The coconut palm is really a marvel. From the fruit to its fibres, many things are produced. In Trinidad and Tobago, the ribs from a branch are used to make a yard broom. All bunched up a tied with a strip of cloth. The ribs also provide the structure for homemade kites. Oils and the raw coconut are used in food preparation and beauty remedies.


The husk and flesh of an opened dry coconut.

Coconut is used to make of all things coconut ice cream, freshly churned from a ice cream maker using salt
and ice. In rural areas, older ladies are out on the street with their buckets selling the REAL COCONUT. Thick smooth ice cream and churned by hand.

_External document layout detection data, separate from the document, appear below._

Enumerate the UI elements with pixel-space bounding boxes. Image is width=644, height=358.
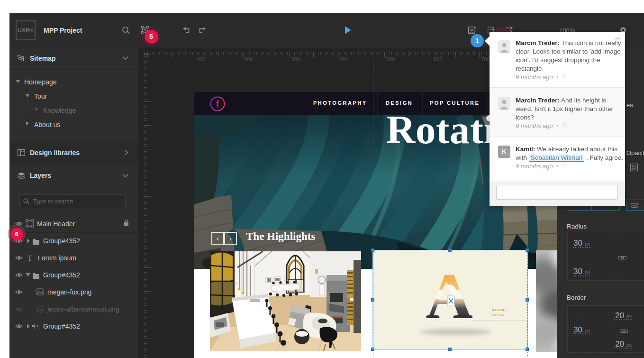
svg-text:200: 200 [244, 56, 253, 62]
svg-text:600: 600 [434, 56, 442, 62]
svg-text:700: 700 [481, 56, 490, 62]
svg-text:300: 300 [291, 56, 300, 62]
svg-text:INDIA: INDIA [492, 313, 504, 317]
svg-text:AGRA,: AGRA, [492, 308, 507, 312]
svg-text:400: 400 [339, 56, 347, 62]
svg-text:100: 100 [197, 56, 205, 62]
svg-text:500: 500 [386, 56, 395, 62]
svg-text:f: f [216, 99, 219, 109]
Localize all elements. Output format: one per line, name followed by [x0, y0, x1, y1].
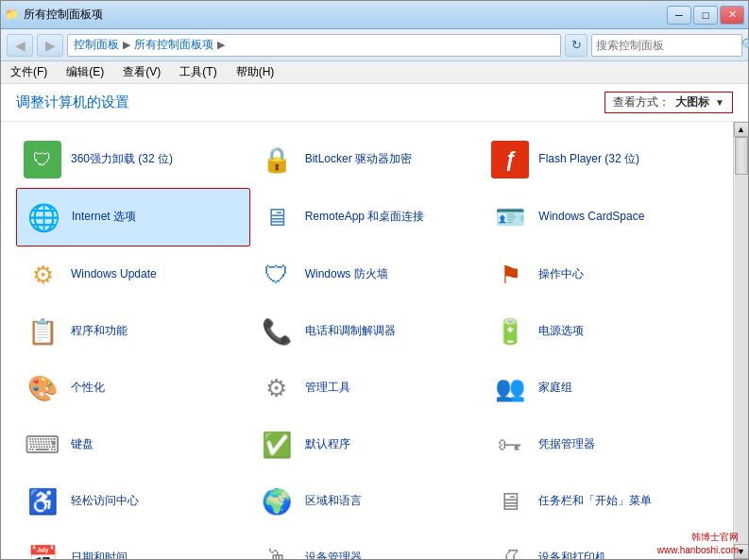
item-label-item-modem: 电话和调制解调器	[305, 324, 396, 339]
item-label-item-credentials: 凭据管理器	[538, 437, 595, 452]
grid-item-item-tools[interactable]: ⚙管理工具	[250, 360, 485, 416]
item-label-item-keyboard: 键盘	[71, 437, 94, 452]
grid-item-item-personal[interactable]: 🎨个性化	[16, 360, 250, 416]
menu-edit[interactable]: 编辑(E)	[62, 62, 108, 82]
grid-item-item-homegroup[interactable]: 👥家庭组	[484, 360, 718, 416]
item-label-item-remoteapp: RemoteApp 和桌面连接	[305, 210, 425, 225]
grid-item-item-credentials[interactable]: 🗝凭据管理器	[484, 416, 718, 473]
item-icon-item-keyboard: ⌨	[24, 426, 61, 464]
back-button[interactable]: ◀	[7, 34, 33, 57]
search-input[interactable]	[596, 39, 738, 52]
item-label-item-default: 默认程序	[305, 437, 350, 452]
grid-item-item-bitlocker[interactable]: 🔒BitLocker 驱动器加密	[250, 131, 485, 188]
item-icon-item-wupdate: ⚙	[24, 256, 61, 294]
item-label-item-homegroup: 家庭组	[538, 381, 572, 396]
minimize-button[interactable]: ─	[667, 6, 691, 25]
grid-item-item-wcs[interactable]: 🪪Windows CardSpace	[484, 188, 718, 246]
menu-bar: 文件(F) 编辑(E) 查看(V) 工具(T) 帮助(H)	[1, 61, 748, 84]
item-label-item-region: 区域和语言	[305, 494, 362, 509]
grid-item-item-modem[interactable]: 📞电话和调制解调器	[250, 303, 485, 360]
view-mode-value: 大图标	[675, 94, 709, 110]
scrollbar: ▲ ▼	[733, 122, 748, 559]
scroll-up-button[interactable]: ▲	[734, 122, 749, 137]
title-text: 所有控制面板项	[24, 7, 103, 23]
grid-item-item-360[interactable]: 🛡360强力卸载 (32 位)	[16, 131, 250, 188]
title-bar-controls: ─ □ ✕	[667, 6, 744, 25]
breadcrumb-allpanels[interactable]: 所有控制面板项	[134, 37, 213, 53]
menu-view[interactable]: 查看(V)	[119, 62, 164, 82]
grid-item-item-access[interactable]: ♿轻松访问中心	[16, 473, 250, 530]
grid-item-item-devprint[interactable]: 🖨设备和打印机	[484, 530, 718, 559]
view-header: 调整计算机的设置 查看方式： 大图标 ▼	[1, 84, 748, 122]
item-label-item-power: 电源选项	[538, 324, 584, 339]
grid-item-item-wfirewall[interactable]: 🛡Windows 防火墙	[250, 246, 485, 303]
main-window: 📁 所有控制面板项 ─ □ ✕ ◀ ▶ 控制面板 ▶ 所有控制面板项 ▶ ↻ 🔍…	[0, 0, 749, 560]
title-bar: 📁 所有控制面板项 ─ □ ✕	[1, 1, 748, 29]
grid-item-item-programs[interactable]: 📋程序和功能	[16, 303, 250, 360]
content-scroll: 🛡360强力卸载 (32 位)🔒BitLocker 驱动器加密ƒFlash Pl…	[1, 122, 733, 559]
breadcrumb-controlpanel[interactable]: 控制面板	[74, 37, 119, 53]
item-icon-item-security: ⚑	[491, 256, 529, 294]
view-mode-label: 查看方式：	[613, 94, 670, 110]
item-label-item-bitlocker: BitLocker 驱动器加密	[305, 152, 412, 167]
grid-item-item-internet[interactable]: 🌐Internet 选项	[16, 188, 250, 246]
item-icon-item-internet: 🌐	[25, 198, 62, 236]
item-icon-item-date: 📅	[24, 539, 61, 559]
item-icon-item-devprint: 🖨	[491, 539, 529, 559]
dropdown-arrow-icon: ▼	[715, 97, 724, 108]
item-icon-item-devmgr: 🖱	[258, 539, 296, 559]
item-label-item-flash: Flash Player (32 位)	[538, 152, 639, 167]
item-label-item-taskbar: 任务栏和「开始」菜单	[538, 494, 652, 509]
content-panel: 🛡360强力卸载 (32 位)🔒BitLocker 驱动器加密ƒFlash Pl…	[1, 122, 748, 559]
breadcrumb-sep-2: ▶	[217, 39, 225, 51]
menu-help[interactable]: 帮助(H)	[232, 62, 279, 82]
grid-item-item-date[interactable]: 📅日期和时间	[16, 530, 250, 559]
menu-file[interactable]: 文件(F)	[7, 62, 51, 82]
search-bar: 🔍	[591, 34, 742, 57]
item-label-item-programs: 程序和功能	[71, 324, 128, 339]
items-grid: 🛡360强力卸载 (32 位)🔒BitLocker 驱动器加密ƒFlash Pl…	[16, 131, 718, 559]
close-button[interactable]: ✕	[720, 6, 744, 25]
grid-item-item-wupdate[interactable]: ⚙Windows Update	[16, 246, 250, 303]
search-icon: 🔍	[741, 38, 749, 52]
scroll-thumb[interactable]	[735, 137, 748, 175]
item-label-item-wfirewall: Windows 防火墙	[305, 267, 388, 282]
item-icon-item-access: ♿	[24, 483, 61, 520]
item-label-item-internet: Internet 选项	[72, 210, 136, 225]
grid-item-item-flash[interactable]: ƒFlash Player (32 位)	[484, 131, 718, 188]
forward-button[interactable]: ▶	[37, 34, 63, 57]
grid-item-item-power[interactable]: 🔋电源选项	[484, 303, 718, 360]
item-icon-item-region: 🌍	[258, 483, 296, 520]
grid-item-item-remoteapp[interactable]: 🖥RemoteApp 和桌面连接	[250, 188, 485, 246]
item-icon-item-homegroup: 👥	[491, 369, 529, 407]
breadcrumb-sep-1: ▶	[123, 39, 130, 51]
grid-item-item-taskbar[interactable]: 🖥任务栏和「开始」菜单	[484, 473, 718, 530]
item-label-item-360: 360强力卸载 (32 位)	[71, 152, 173, 167]
page-title: 调整计算机的设置	[16, 93, 129, 111]
scroll-track	[735, 137, 748, 544]
item-icon-item-wcs: 🪪	[491, 198, 529, 236]
item-icon-item-modem: 📞	[258, 313, 296, 350]
refresh-button[interactable]: ↻	[565, 34, 587, 57]
grid-item-item-region[interactable]: 🌍区域和语言	[250, 473, 485, 530]
address-bar: ◀ ▶ 控制面板 ▶ 所有控制面板项 ▶ ↻ 🔍	[1, 29, 748, 61]
grid-item-item-security[interactable]: ⚑操作中心	[484, 246, 718, 303]
item-label-item-wupdate: Windows Update	[71, 267, 157, 282]
maximize-button[interactable]: □	[693, 6, 718, 25]
grid-item-item-keyboard[interactable]: ⌨键盘	[16, 416, 250, 473]
scroll-down-button[interactable]: ▼	[734, 544, 749, 559]
item-icon-item-wfirewall: 🛡	[258, 256, 296, 294]
item-label-item-tools: 管理工具	[305, 381, 350, 396]
item-label-item-devmgr: 设备管理器	[305, 551, 362, 559]
item-icon-item-360: 🛡	[24, 141, 61, 178]
grid-item-item-default[interactable]: ✅默认程序	[250, 416, 485, 473]
item-icon-item-flash: ƒ	[491, 141, 529, 178]
item-icon-item-default: ✅	[258, 426, 296, 464]
grid-item-item-devmgr[interactable]: 🖱设备管理器	[250, 530, 485, 559]
item-icon-item-taskbar: 🖥	[491, 483, 529, 520]
breadcrumb-bar: 控制面板 ▶ 所有控制面板项 ▶	[67, 34, 561, 57]
view-mode-box[interactable]: 查看方式： 大图标 ▼	[604, 92, 733, 113]
item-icon-item-personal: 🎨	[24, 369, 61, 407]
menu-tools[interactable]: 工具(T)	[176, 62, 220, 82]
item-icon-item-power: 🔋	[491, 313, 529, 350]
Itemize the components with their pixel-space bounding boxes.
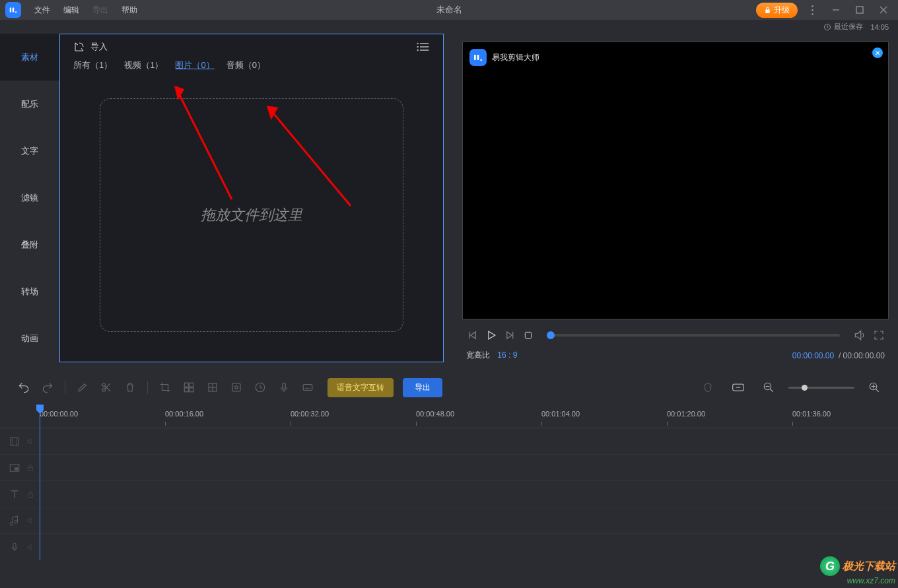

But above all things, coconut water is the healer, and the people who supply the water say, like all hard work, it is hard work. Collecting and deposing of the nut dispenses the same amount of energy. The Queen's Park Savannah is a place where Trinidadians line up in queue next to their favorite Cold Nuts vendors who generally proclaim, 'My nuts are real sweet'. And after the satisfying quenching of this purifying water, a favorite is the soft jelly from the nut itself. You just have to asked and a skillful vendor would make a spoon from the outer shell with one chop of his cutlass. This is to scoop out the delicious white jelly from the nut's shell.

1 comment:

Nia Vant said...

Coconut Jelly is my favorite part, after the water. I like how you write.